• _Work to be completed_
Each line from the one containing "The tool uses" through the end of the entries below should be transcribed exactly, and no other line.

------------

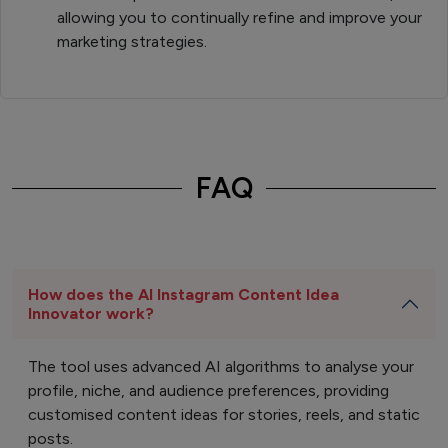
allowing you to continually refine and improve your
marketing strategies.
FAQ
How does the AI Instagram Content Idea
Innovator work?
The tool uses advanced AI algorithms to analyse your
profile, niche, and audience preferences, providing
customised content ideas for stories, reels, and static
posts.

------------

• _Answer to the problem_
The tool uses advanced AI algorithms to analyse your
profile, niche, and audience preferences, providing
customised content ideas for stories, reels, and static
posts.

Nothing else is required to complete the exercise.